Estimez-vous qu’on assiste à une lepénisation des esprits ?

Je ne sais pas si on doit reprocher la situation à Le Pen plus qu’à Sarkozy, voire à même certaines personnes de gauche tentées par la logique sécuritaire. Mais on assiste à un bouleversement où c’est l’individu qui est menacé ; ce qu’il faut dénoncer et combattre. Chacun doit se mobiliser et être prêt à descendre dans la rue ; agir dans son quartier, son lycée ou sur son lieu de travail. Et aussi que chacun n’oublie pas que le droit de vote a été acquis par la lutte et qu’il faut se battre pour le sauvegarder car le vote fait partie du combat.

Appelez-vous à la manifestation du 14 ?

J’appelle effectivement à cette manifestation car je pense qu’elle est fondamentale.

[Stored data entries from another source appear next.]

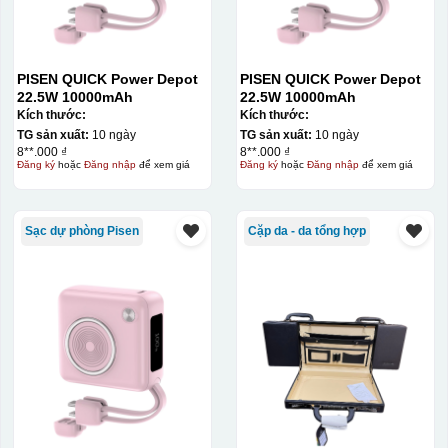
PISEN QUICK Power Depot
PISEN QUICK Power Depot
22.5W 10000mAh
22.5W 10000mAh
Kích thước:
Kích thước:
TG sản xuất:
10 ngày
TG sản xuất:
10 ngày
8**.000 ₫
8**.000 ₫
Đăng ký
hoặc
Đăng nhập
để xem giá
Đăng ký
hoặc
Đăng nhập
để xem giá
Sạc dự phòng Pisen
Cặp da - da tổng hợp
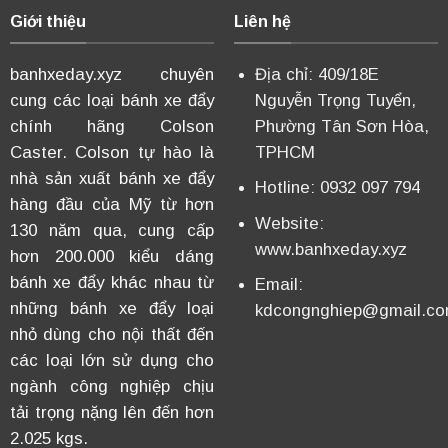
Giới thiệu
Liên hệ
banhxeday.xyz chuyên
Địa chỉ: 409/18E
cung các loại bánh xe đẩy
Nguyễn Trọng Tuyển,
chính hãng Colson
Phường Tân Sơn Hòa,
Caster. Colson tự hào là
TPHCM
nhà sản xuất bánh xe đẩy
Hotline: 0932 097 794
hàng đầu của Mỹ từ hơn
Website:
130 năm qua, cung cấp
www.banhxeday.xyz
hơn 200.000 kiểu dáng
bánh xe đẩy khác nhau từ
Email:
những bánh xe đẩy loại
kdcongnghiep@gmail.c
nhỏ dùng cho nội thất đến
các loại lớn sử dụng cho
ngành công nghiệp chịu
tải trọng nặng lên đến hơn
2.025 kgs.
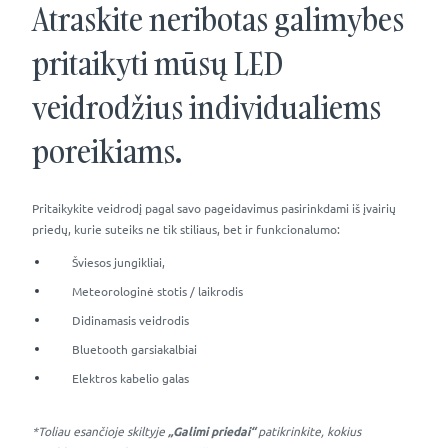
Atraskite neribotas galimybes
pritaikyti mūsų LED
veidrodžius individualiems
poreikiams.
Pritaikykite veidrodį pagal savo pageidavimus pasirinkdami iš įvairių
priedų, kurie suteiks ne tik stiliaus, bet ir funkcionalumo:
Šviesos jungikliai,
Meteorologinė stotis / laikrodis
Didinamasis veidrodis
Bluetooth garsiakalbiai
Elektros kabelio galas
*Toliau esančioje skiltyje
„Galimi priedai“
patikrinkite, kokius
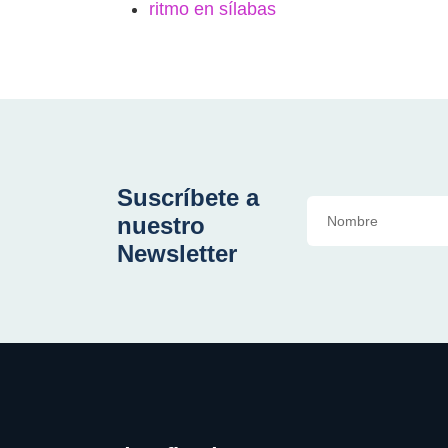
ritmo en sílabas
Suscríbete a
nuestro
Newsletter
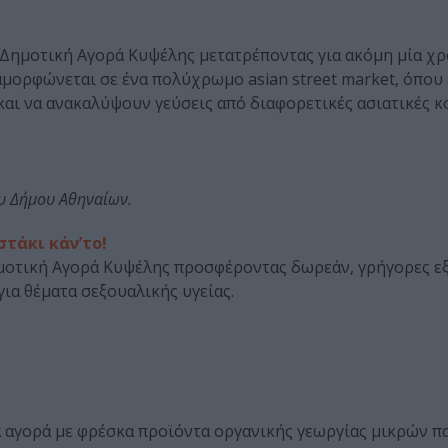
η Δημοτική Αγορά Κυψέλης μετατρέποντας για ακόμη μία χρ
αμορφώνεται σε ένα πολύχρωμο asian street market, όπου
αι να ανακαλύψουν γεύσεις από διαφορετικές ασιατικές κο
ου Δήμου Αθηναίων.
στάκι κάν’το!
μοτική Αγορά Κυψέλης προσφέροντας δωρεάν, γρήγορες εξ
για θέματα σεξουαλικής υγείας.
α αγορά με φρέσκα προϊόντα οργανικής γεωργίας μικρών 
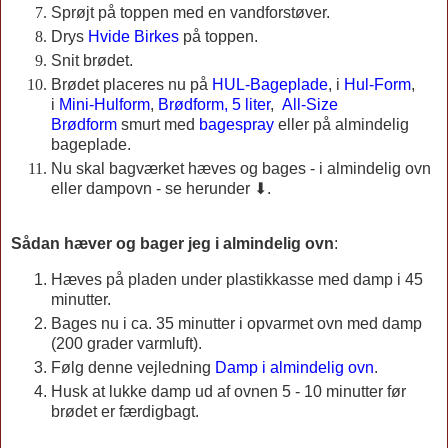
Sprøjt på toppen med en vandforstøver.
Drys
Hvide Birkes
på toppen.
Snit brødet.
Brødet placeres nu på
HUL-Bageplade
, i
Hul-Form
,
i
Mini-Hulform
,
Brødform, 5 liter
,
All-Size
Brødform
smurt med
bagespray
eller på almindelig
bageplade.
Nu skal bagværket hæves og bages - i almindelig ovn
eller dampovn - se herunder ⬇.
Sådan hæver og bager jeg i almindelig ovn
:
Hæves på pladen under plastikkasse med damp i 45
minutter.
Bages nu i ca. 35 minutter i opvarmet ovn med damp
(200 grader varmluft).
Følg denne vejledning
Damp i almindelig ovn
.
Husk at lukke damp ud af ovnen 5 - 10 minutter før
brødet er færdigbagt.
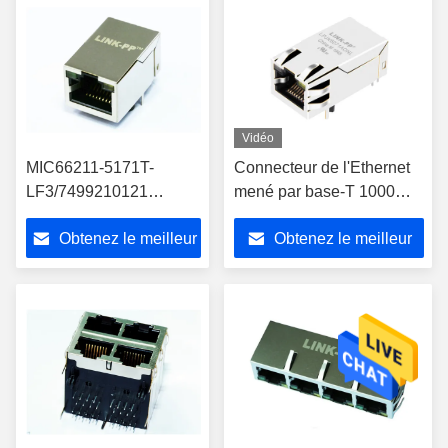
Vidéo
MIC66211-5171T-
Connecteur de l'Ethernet
LF3/7499210121
mené par base-T 1000
Connecteur RJ45 PoE
Rj45 Lan Jack Industrial
Obtenez le meilleur
Obtenez le meilleur
Pont redresseur
RJ45 POE de port de
LPJ4049HDNL
JXD7-0601NL 1x1
prix
prix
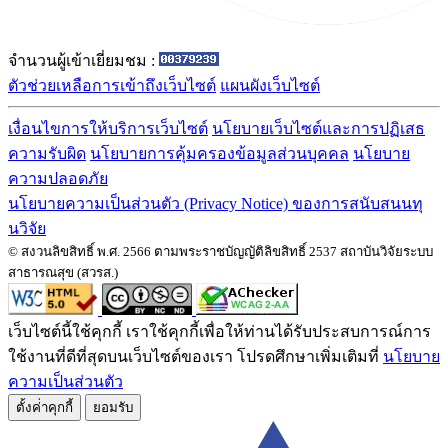
จำนวนผู้เข้าเยี่ยมชม :
ตัวช่วยเหลือการเข้าถึงเว็บไซต์
แผนผังเว็บไซต์
เงื่อนไขการให้บริการเว็บไซต์
นโยบายเว็บไซต์และการปฏิเสธ
ความรับผิด
นโยบายการคุ้มครองข้อมูลส่วนบุคคล
นโยบาย
ความปลอดภัย
นโยบายความเป็นส่วนตัว (Privacy Notice) ของการสนับสนนทุ
นวิจัย
© สงวนลิขสิทธิ์ พ.ศ. 2566 ตามพระราชบัญญัติลิขสิทธิ์ 2537 สถาบันวิจัยระบบ
สาธารณสุข (สวรส.)
เว็บไซต์นี้ใช้คุกกี้ เราใช้คุกกี้เพื่อให้ท่านได้รับประสบการณ์การ
ใช้งานที่ดีที่สุดบนเว็บไซต์ของเรา โปรดศึกษาเพิ่มเติมที่
นโยบาย
ความเป็นส่วนตัว
ตั้งค่่าคุกกี้
ยอมรับ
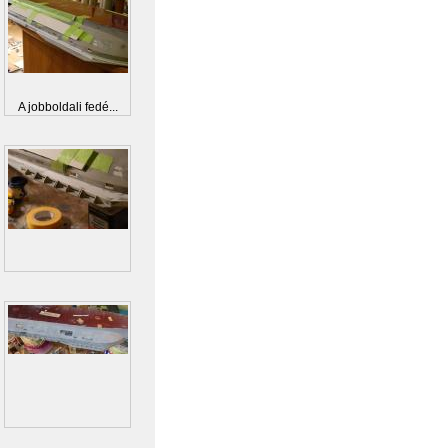
A jobboldali fedé...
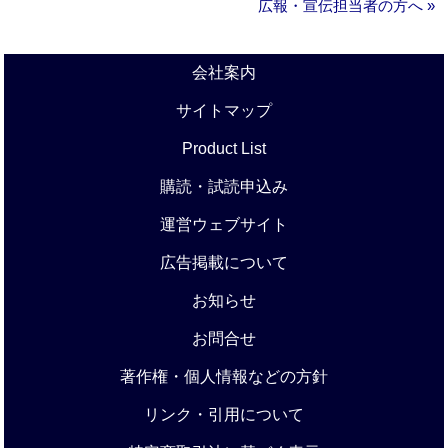
広報・宣伝担当者の方へ »
会社案内
サイトマップ
Product List
購読・試読申込み
運営ウェブサイト
広告掲載について
お知らせ
お問合せ
著作権・個人情報などの方針
リンク・引用について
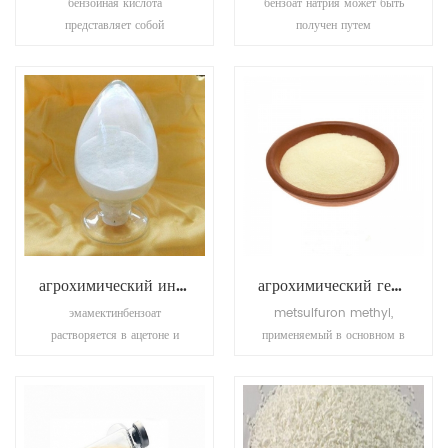
бензойная кислота
бензоат натрия может быть
представляет собой
получен путем
бесцветное кристаллическое
взаимодействия гидроксида
твердое вещество и простую
натрия с бензойной
ароматическую карбоновую
кислотой. Бензоат калия
кислоту.
(e212), калиевая соль
бензойной кислоты, является
пищевым консервантом,
который ингибирует рост
плесени, дрожжей и
некоторых бактерий.
агрохимический инсектицид эмамектин бензоат
агрохимический гербицид мецсульфурон-метил
эмамектинбензоат
metsulfuron methyl,
растворяется в ацетоне и
применяемый в основном в
метаноле, редко растворяется
пшенице, ячмене, овсе и т. д.
в воде, но нерастворим в
для борьбы с большинством
петролейном эфире.
сортов сорняков и некоторых
трав.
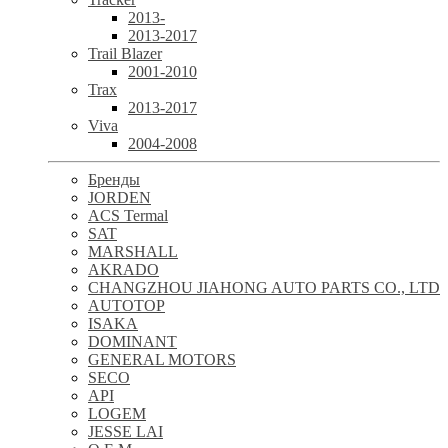
2013-
2013-2017
Trail Blazer
2001-2010
Trax
2013-2017
Viva
2004-2008
Бренды
JORDEN
ACS Termal
SAT
MARSHALL
AKRADO
CHANGZHOU JIAHONG AUTO PARTS CO., LTD
AUTOTOP
ISAKA
DOMINANT
GENERAL MOTORS
SECO
API
LOGEM
JESSE LAI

Je ne serai malheureusement pas présent personnellement car j’ai d’autres obligations mais je crois qu’il est important qu’il y ait le maximum de gens possibles. En tous les cas, je tiens à dire que je m’associe à tous ceux qui seront dans la rue ce jour-là.

J’espère aussi que grâce à ce mouvement beaucoup de gens vont prendre conscience de la réalité et se rendront compte combien la manipulation est grande. C’est en descendant dans la rue pour protester et discutant avec les uns et les autres qu’on est le plus armé afin de résister à ceux qui veulent faire reculer les droits.